I know it is not a Russian city but I would like to get information about this city.. Is Gomel worth a visit?

----------


## basurero

Dunno much about it but It appears it was in the direct fall out zone of the Chernobyl disaster. I'm in  ::

----------


## Lampada

http://www.gorod.gomel.by/page.aspx?module=album  http://info.gomel.by/map.php?wh2find=map 
А почему Гомель?

----------


## ReDDeViL

> http://www.gorod.gomel.by/page.aspx?module=album  http://info.gomel.by/map.php?wh2find=map 
> А почему Гомель?

 It's private...   ::   
Thanks for the links  ::

----------


## TATY

> Originally Posted by Lampada  http://www.gorod.gomel.by/page.aspx?module=album  http://info.gomel.by/map.php?wh2find=map 
> А почему Гомель?   It's private...    
> Thanks for the links

 Not going to see some Russian girl who is gonna steal all your money?

----------


## Бармалей

> Not going to see some Russian girl who is gonna steal all your money?

 At first, I just kind of brushed aside this comment as being brash and rude; then I thought about it again, and quite frankly, he's right.

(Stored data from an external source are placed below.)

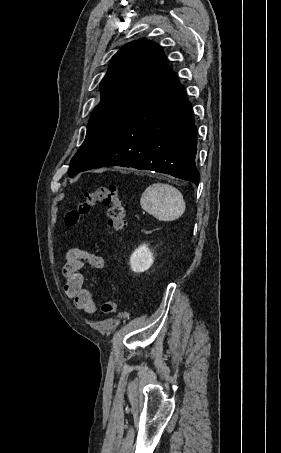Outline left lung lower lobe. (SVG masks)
<instances>
[{"instance_id":"left-lung-lower-lobe-1","label":"left lung lower lobe","mask_w":281,"mask_h":453,"mask_svg":"<svg viewBox=\"0 0 281 453\" xmlns=\"http://www.w3.org/2000/svg\"><path fill=\"white\" fill-rule=\"evenodd\" d=\"M196 135L191 104L166 63L109 142L70 177L89 169L122 166L166 173L198 184Z\"/></svg>"}]
</instances>
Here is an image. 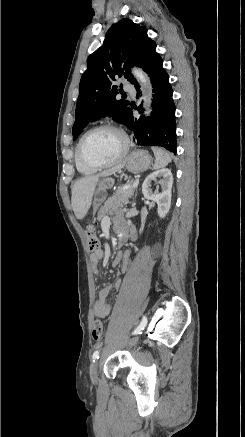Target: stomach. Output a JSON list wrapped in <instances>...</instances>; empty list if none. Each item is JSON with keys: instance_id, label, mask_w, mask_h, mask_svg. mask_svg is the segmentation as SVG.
I'll use <instances>...</instances> for the list:
<instances>
[{"instance_id": "1", "label": "stomach", "mask_w": 245, "mask_h": 437, "mask_svg": "<svg viewBox=\"0 0 245 437\" xmlns=\"http://www.w3.org/2000/svg\"><path fill=\"white\" fill-rule=\"evenodd\" d=\"M152 163V157L147 151L134 150L132 151L125 162V168L132 173H141L146 171ZM114 184L112 178H105L100 183L94 192L93 207L97 210L98 207L105 201L107 190Z\"/></svg>"}]
</instances>
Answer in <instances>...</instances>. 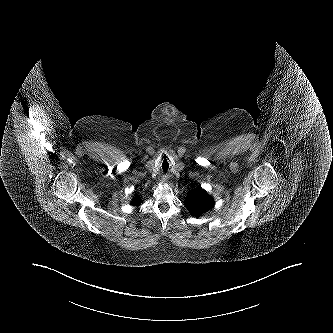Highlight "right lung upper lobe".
Instances as JSON below:
<instances>
[{
	"label": "right lung upper lobe",
	"instance_id": "1",
	"mask_svg": "<svg viewBox=\"0 0 333 333\" xmlns=\"http://www.w3.org/2000/svg\"><path fill=\"white\" fill-rule=\"evenodd\" d=\"M131 204L133 205H140L141 204V199L139 197H134L132 200Z\"/></svg>",
	"mask_w": 333,
	"mask_h": 333
}]
</instances>
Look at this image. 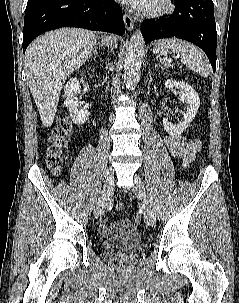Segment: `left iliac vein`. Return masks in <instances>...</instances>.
<instances>
[{"label": "left iliac vein", "instance_id": "obj_1", "mask_svg": "<svg viewBox=\"0 0 239 303\" xmlns=\"http://www.w3.org/2000/svg\"><path fill=\"white\" fill-rule=\"evenodd\" d=\"M132 189L136 196L140 198L143 201L144 205V220L147 225L153 226L156 221V215L155 211L152 205V201L149 198L145 186L143 184V181L141 178L137 175L134 177V185L132 186Z\"/></svg>", "mask_w": 239, "mask_h": 303}]
</instances>
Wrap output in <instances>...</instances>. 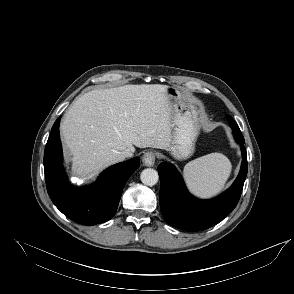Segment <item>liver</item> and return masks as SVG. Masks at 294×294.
<instances>
[{
    "mask_svg": "<svg viewBox=\"0 0 294 294\" xmlns=\"http://www.w3.org/2000/svg\"><path fill=\"white\" fill-rule=\"evenodd\" d=\"M167 89L160 84L125 85L79 97L61 125L73 155V173L93 177L123 161L122 152H134V146L167 149L173 114Z\"/></svg>",
    "mask_w": 294,
    "mask_h": 294,
    "instance_id": "1",
    "label": "liver"
}]
</instances>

It's nobody's damn business why you are going, but if it involves some foreign chick you'd be well-advised to consider the trillions of people who have posted on the internet about how they are going to meet some gal in the former USSR, among other places. Guess what? About 1 in 2553566363 actually finds a legit partner, and the others find someone who rips them off. You may find yourself drugged, you may find yourself confronted with a really big guy named Sergei who will rip your head off -- either way you'll end up with an empty wallet. 
So you may not be going to see some Russian girl (maybe she's BELO-russian  ::  ); I certainly hope not. And like I said, who knows what you're doing -- it's really nobody else's business. Just keep this in mind. In any case, if you do go, no matter what reason, good luck and try to keep safe -- joining anti-Lukashenka protests isn't recommended...

----------


## kalinka_vinnie

Do it anyway! Don't listen to these pessimists! 
1 to 2553566363 is good odds! Hey Barmaley, I put 1 buck on that it will be a legit partner. If I win you pay me 2553566363 bucks right?   ::

----------


## Бармалей

> Do it anyway! Don't listen to these pessimists! 
> 1 to 2553566363 is good odds! Hey Barmaley, I put 1 buck on that it will be a legit partner. If I win you pay me 2553566363 bucks right?

 Bah. That only works in Vegas. In this case I'd only pay 356899:1 -- I can't afford that kind of money! 
Of course, accepting your bet is contingent upon you paying for his airfare home when he's busted in Gomel by said Sergei -- if it happens of course...

----------


## JKDMan

> I know it is not a Russian city but I would like to get information about this city.. Is Gomel worth a visit?

 I hope you took the trip. I had a great time in Minsk, Belarus last year.

----------